![]() | |||||
"Lascaux - Group Work by Young Artists" with Sirce Kwai Giveon |
The Armory Art Center in West Palm Beach hired me to teach Digital Art to 7-11 year olds. My lessons were prepared in April for the late July week of classes. A week before the class began, a snag in the computers left me toolless.
Without enough time to purchase supplies, I hit the dirt. There is a baseball field behind the Center so with bucket in hand, my supplies dropped in like the sands of time.
The theme of the week was "The Language of Art". So I started where visual language began: The cave walls of Lascaux and Chauvet.
An art lesson taught to artistically gifted students has to have grit to it or quickly lose your audience. My homework involved library book research, hunting for rocks and buying eggs.
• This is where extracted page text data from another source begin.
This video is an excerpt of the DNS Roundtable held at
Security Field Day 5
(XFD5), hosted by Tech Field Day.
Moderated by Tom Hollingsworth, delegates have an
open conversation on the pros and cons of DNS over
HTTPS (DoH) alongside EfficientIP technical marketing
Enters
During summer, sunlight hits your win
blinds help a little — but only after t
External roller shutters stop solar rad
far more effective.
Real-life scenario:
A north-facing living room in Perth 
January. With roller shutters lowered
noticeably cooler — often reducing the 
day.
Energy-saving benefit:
Presentation of information spanned Humans history by using the library’s laptop for cave art analysis. The students kids begin to became as amazed as I was by the mastery of animal painting done without notes or sketches. We discussed the colors and materials used in cave art.
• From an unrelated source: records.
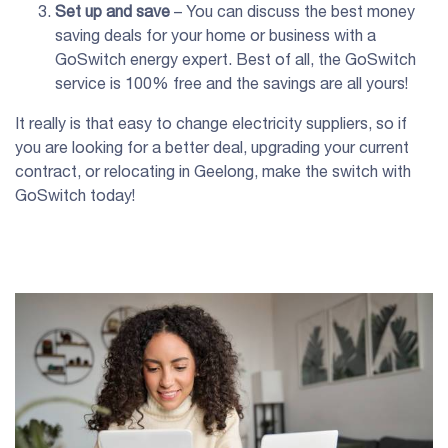
Set up and save
– You can discuss the best money
saving deals for your home or business with a
GoSwitch energy expert. Best of all, the GoSwitch
service is 100% free and the savings are all yours!
It really is that easy to change electricity suppliers, so if
you are looking for a better deal, upgrading your current
contract, or relocating in Geelong, make the switch with
GoSwitch today!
Then came the rocks. These palm sized rocks are the local coral/limestone based sedimentary rocks that Rock Hounds call “Cheese”. It’s considered a disrespectful nickname. But I think that throwing nasty names at stones can make them roll. In the class, they pounded.
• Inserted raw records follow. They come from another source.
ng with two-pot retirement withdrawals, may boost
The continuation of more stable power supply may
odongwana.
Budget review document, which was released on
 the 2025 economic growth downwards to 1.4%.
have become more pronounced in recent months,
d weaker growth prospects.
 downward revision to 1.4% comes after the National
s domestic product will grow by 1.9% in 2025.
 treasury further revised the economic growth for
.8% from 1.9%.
A period of ten minutes needed to be announced to the other classes to put their hands to their ears to muff the sound caused by the rocks pounding the sidewalk chalk (also pretending to be rock pigment) into powder.
After the ten, the eggs cracked.
Deftly separating the white from the yolk, the students experimented which of the two would preserve the powdered pigment better. By class vote, they chose the yolk. That was my choice as well.
The backing for the cave wall was regular cardboard. Upon that cardboard was bunched up brown paper attached by glue.
Now…here was the surprise for me. Normally I know that boys like to make messes. But it was the girls who were on the floor with the baseball field sand and a gallon of glue, mushing and shoving the glued dirt with glee. They occasionally reared up to show me how the glued dirt reached their elbows.
This may have solved the mystery of who were the first artists.